There were so many other words that I wanted to say during our short time together, such as: the mariachi band that our bishop hired for the Mothers Day activity (full blown costumes and singing and dancing — it might have been my favorite thing to experience so far here, and I might be listening to mariachi music all the time once I am home); the baptism we had for Hna Esmeralda and Hna Marilyn, the daughters of two less-actives that have started coming to church again and have started to prepare to be sealed in the temple (sidenote: Hna Esmeralda had to be baptized three times due to technical difficulties, and it was slightly funny but also horrible because things like that always seem to happen to her); riding in the back of our mission leader's van, which happens to have no seats, which meant that we were sliding around on plastic chairs and a wooden bench (don't worry, we are actually really safe here. And yes, I got this experience on video); another accidental lizard killing, this time including a door; preparing a baptism for this week and then having to cancel it again because of problems with the Word of Wisdom (have I told you that this has happened to me three times?
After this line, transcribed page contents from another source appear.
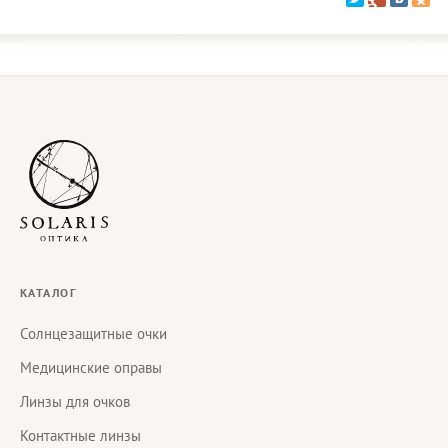
КАТАЛОГ
Солнцезащитные очки
Медицинские оправы
Линзы для очков
Контактные линзы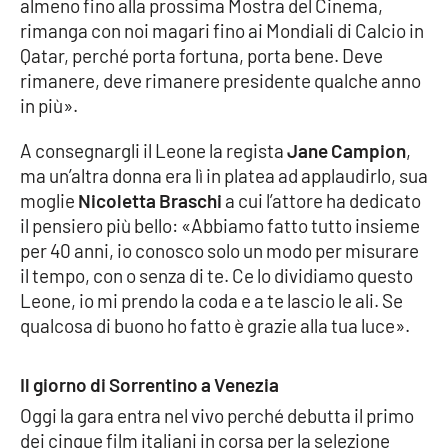
almeno fino alla prossima Mostra del Cinema,
rimanga con noi magari fino ai Mondiali di Calcio in
Cultura
Qatar, perché porta fortuna, porta bene. Deve
rimanere, deve rimanere presidente qualche anno
Economia e Lavoro
in più».
Politica
A consegnargli il Leone la regista
Jane Campion
,
ma un’altra donna era lì in platea ad applaudirlo, sua
Sanità
moglie
Nicoletta Braschi
a cui l’attore ha dedicato
il pensiero più bello: «Abbiamo fatto tutto insieme
Società
per 40 anni, io conosco solo un modo per misurare
il tempo, con o senza di te. Ce lo dividiamo questo
Sport
Leone, io mi prendo la coda e a te lascio le ali. Se
qualcosa di buono ho fatto è grazie alla tua luce».
RUBRICHE
Il giorno di Sorrentino a Venezia
Oggi la gara entra nel vivo perché debutta il primo
Good Morning Vietnam
dei cinque film italiani in corsa per la selezione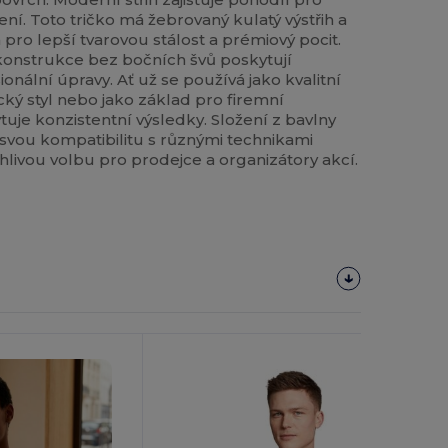
ní. Toto tričko má žebrovaný kulatý výstřih a
pro lepší tvarovou stálost a prémiový pocit.
konstrukce bez bočních švů poskytují
nální úpravy. Ať už se používá jako kvalitní
ický styl nebo jako základ pro firemní
uje konzistentní výsledky. Složení z bavlny
svou kompatibilitu s různými technikami
lehlivou volbu pro prodejce a organizátory akcí.
Přizpůsobte
Si To!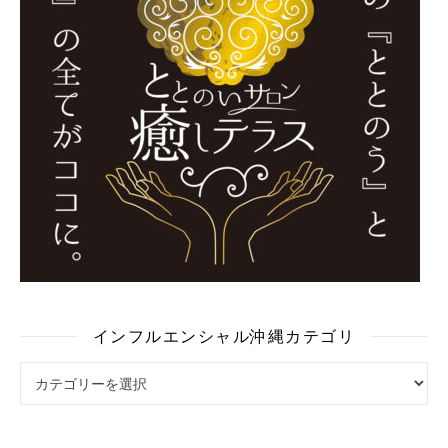
インフルエンシャル沖縄カテゴリ
インフルエンシャル沖縄カテゴリ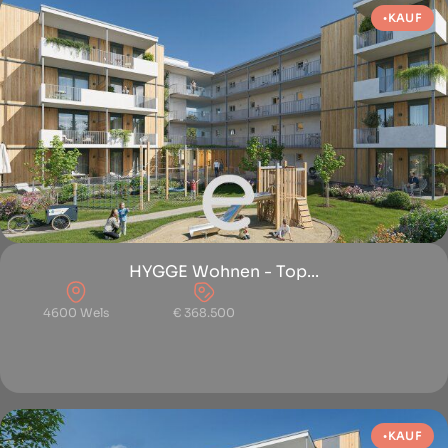
KAUF
HYGGE Wohnen - Top...
4600 Wels
€ 368.500
KAUF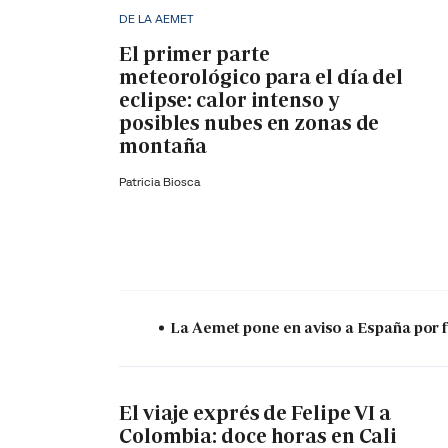
DE LA AEMET
El primer parte
meteorológico para el día del
eclipse: calor intenso y
posibles nubes en zonas de
montaña
Patricia Biosca
La Aemet pone en aviso a España por f
El viaje exprés de Felipe VI a
Colombia: doce horas en Cali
Like, every time we have a baptism prepared, our investigator drinks coffe or tea and then we have to wait another week? It is so sad its almost funny how many times this has happened to us. Our Zone Leaders are probably beginning to wonder if we fail at teaching this commandment); and experiencing the best Sunday in the history of the mission, because one investigator surprised us at Church, the other one came like he said he would, Hna Esmeralda and Marilyn had their confirmations, and we ate cake during lunch. One quickly learns on the mission that seeing other people doing the right thing is a sure way of becoming happy. 

One of the greatest things that happened this week was Hna Lupita. We had our first lesson with her last Monday, and within the first few minutes she had already informed us that the previous week she had bought a white dress and that she would like to be baptized. She is literally the coolest fifty year old I have ever met. She rides a motorcycle, bikes around every single day to sell her bread, gives us fruit and cake and jello every time we visit, and likes to surprise people in a good way. She waits for us every morning in her one-room house, sitting in her plastic blue chair next to her small wood table that holds her Bible, her Book of Mormon covered in a map of the Yucatan, and all the pamphlets that we have given her. Sometimes she tells us about her great and tragic love story — how she loved one but married another. Sometimes she tells us about her loneliness, sometimes about her search for God and the person that wouldn't let her find Him. But most of the time, she tells us about her happiness and the eternal type of happiness that she has found in the true Gospel of Christ. She told us how she had never felt true happiness before she started learning about the Church, and that a small hole has slowly been filled with each word and each eternal principle that we have begun teaching her. It made me realize that the only way to true happiness is through living what we believe, because:

pues he aqui, tan facil es prestar atencion a la palabra de Cristo, que te indicira un curso directo a la felicidad eterna. (Alma 37:44)

Wishing you a happy week, dear family of mine. Miss you and love you always!